* Exercise instructions: Please reproduce all the data exactly as written and omit the pictures.

* Records contained in a dataset:
————————

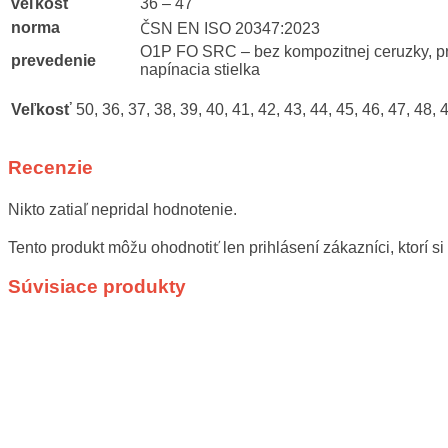
veľkosť
36 – 47
norma
ČSN EN ISO 20347:2023
O1P FO SRC – bez kompozitnej ceruzky, pr
prevedenie
napínacia stielka
Veľkosť
50, 36, 37, 38, 39, 40, 41, 42, 43, 44, 45, 46, 47, 48, 
Recenzie
Nikto zatiaľ nepridal hodnotenie.
Tento produkt môžu ohodnotiť len prihlásení zákazníci, ktorí si 
Súvisiace produkty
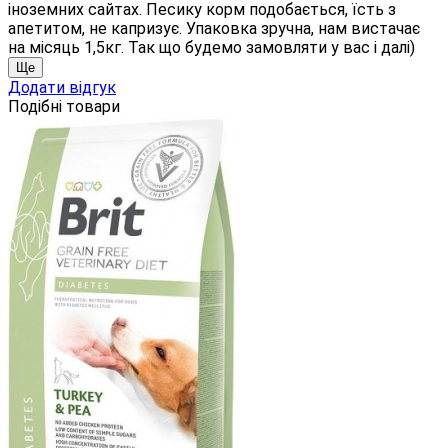
іноземних сайтах. Песику корм подобається, їсть з
апетитом, не капризує. Упаковка зручна, нам вистачає
на місяць 1,5кг. Так що будемо замовляти у вас і далі)
Ще
Додати відгук
Подібні товари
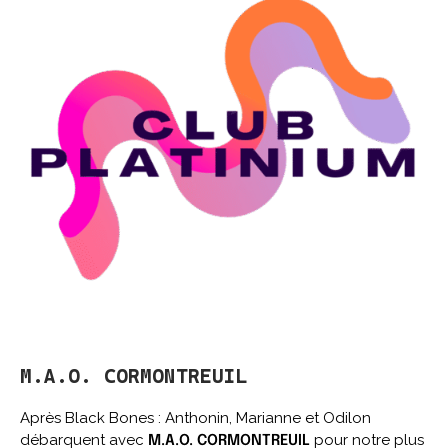
M.A.O. CORMONTREUIL
Après Black Bones : Anthonin, Marianne et Odilon
débarquent avec
pour notre plus
M.A.O. CORMONTREUIL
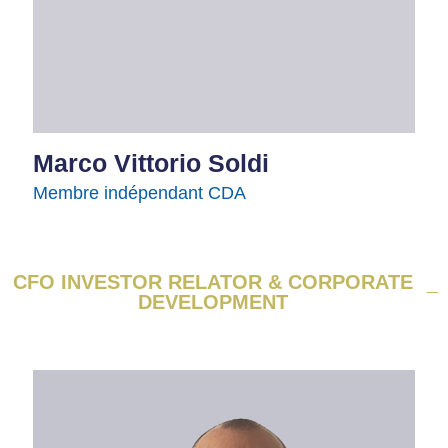
Marco Vittorio Soldi
Membre indépendant CDA
CFO INVESTOR RELATOR & CORPORATE
DEVELOPMENT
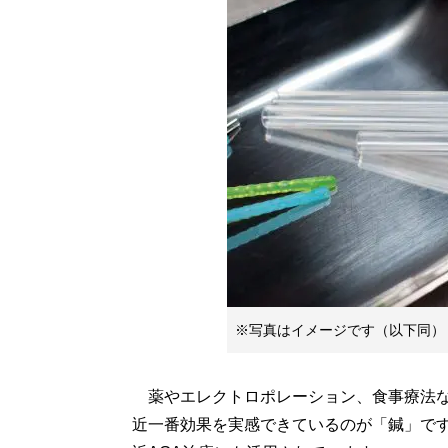
※写真はイメージです（以下同）
薬やエレクトロポレーション、食事療法な
近一番効果を実感できているのが「鍼」で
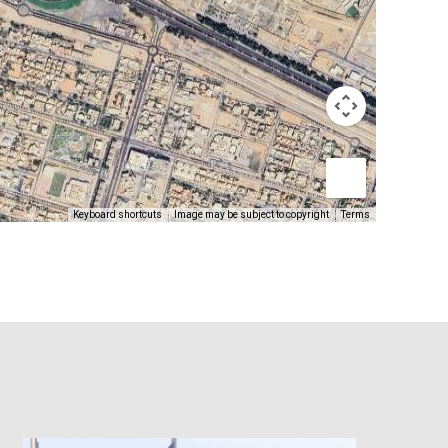
Keyboard shortcuts
Image may be subject to copyright
Terms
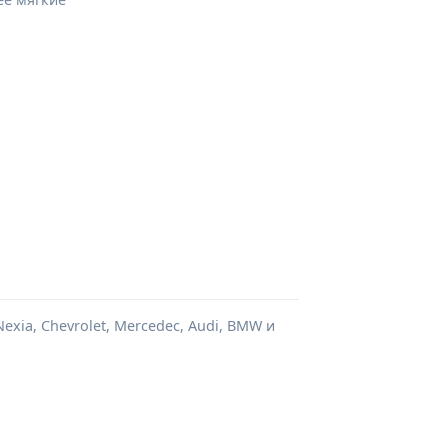
xia, Chevrolet, Mercedec, Audi, BMW и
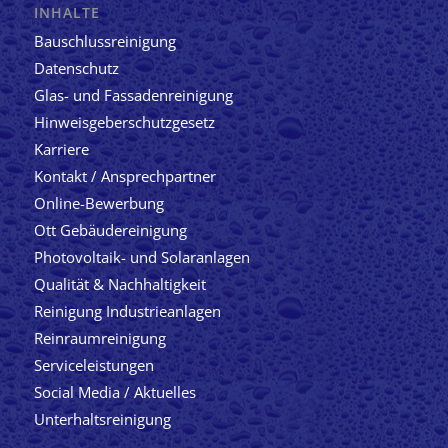
INHALTE
Bauschlussreinigung
Datenschutz
Glas- und Fassadenreinigung
Hinweisgeberschutzgesetz
Karriere
Kontakt / Ansprechpartner
Online-Bewerbung
Ott Gebäudereinigung
Photovoltaik- und Solaranlagen
Qualität & Nachhaltigkeit
Reinigung Industrieanlagen
Reinraumreinigung
Serviceleistungen
Social Media / Aktuelles
Unterhaltsreinigung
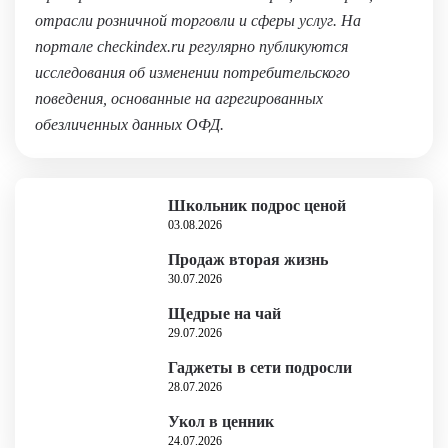
отрасли розничной торговли и сферы услуг. На
портале checkindex.ru регулярно публикуются
исследования об изменении потребительского
поведения, основанные на агрегированных
обезличенных данных ОФД.
Школьник подрос ценой
03.08.2026
Продаж вторая жизнь
30.07.2026
Щедрые на чай
29.07.2026
Гаджеты в сети подросли
28.07.2026
Укол в ценник
24.07.2026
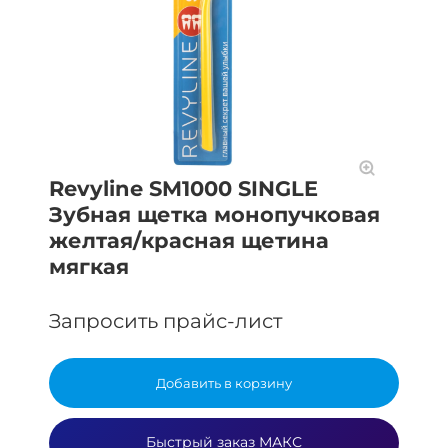
Revyline SM1000 SINGLE
Зубная щетка монопучковая
желтая/красная щетина
мягкая
Запросить прайс-лист
Добавить в корзину
Быстрый заказ МАКС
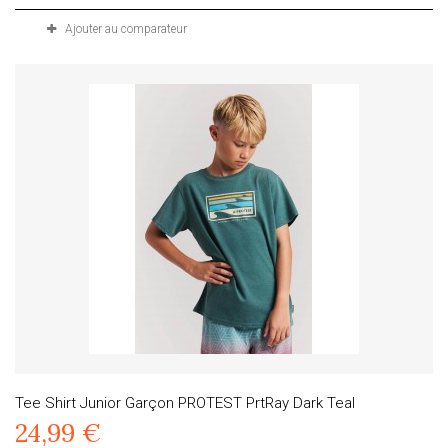
Ajouter au comparateur
Tee Shirt Junior Garçon PROTEST PrtRay Dark Teal
24,99 €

————————

* Completed exercise:
veľkosť
36 – 47
norma
ČSN EN ISO 20347:2023
O1P FO SRC – bez kompozitnej ceruzky, pr
prevedenie
napínacia stielka
Veľkosť
50, 36, 37, 38, 39, 40, 41, 42, 43, 44, 45, 46, 47, 48, 
Recenzie
Nikto zatiaľ nepridal hodnotenie.
Tento produkt môžu ohodnotiť len prihlásení zákazníci, ktorí si 
Súvisiace produkty
іноземних сайтах. Песику корм подобається, їсть з
апетитом, не капризує. Упаковка зручна, нам вистачає
на місяць 1,5кг. Так що будемо замовляти у вас і далі)
Ще
Додати відгук
Подібні товари
M.A.O. CORMONTREUIL
Après Black Bones : Anthonin, Marianne et Odilon
débarquent avec
pour notre plus
M.A.O. CORMONTREUIL
Marco Vittorio Soldi
Membre indépendant CDA
CFO INVESTOR RELATOR & CORPORATE
DEVELOPMENT
※写真はイメージです（以下同）
薬やエレクトロポレーション、食事療法な
近一番効果を実感できているのが「鍼」で
Keyboard shortcuts
Image may be subject to copyright
Terms
xia, Chevrolet, Mercedec, Audi, BMW и
INHALTE
Bauschlussreinigung
Datenschutz
Glas- und Fassadenreinigung
Hinweisgeberschutzgesetz
Karriere
Kontakt / Ansprechpartner
Online-Bewerbung
Ott Gebäudereinigung
Photovoltaik- und Solaranlagen
Qualität & Nachhaltigkeit
Reinigung Industrieanlagen
Reinraumreinigung
Serviceleistungen
Social Media / Aktuelles
Unterhaltsreinigung
отрасли розничной торговли и сферы услуг. На
портале checkindex.ru регулярно публикуются
исследования об изменении потребительского
поведения, основанные на агрегированных
обезличенных данных ОФД.
Школьник подрос ценой
03.08.2026
Продаж вторая жизнь
30.07.2026
Щедрые на чай
29.07.2026
Гаджеты в сети подросли
28.07.2026
Укол в ценник
24.07.2026
Revyline SM1000 SINGLE
Зубная щетка монопучковая
желтая/красная щетина
мягкая
Запросить прайс-лист
Добавить в корзину
Быстрый заказ МАКС
Ajouter au comparateur
Tee Shirt Junior Garçon PROTEST PrtRay Dark Teal
24,99 €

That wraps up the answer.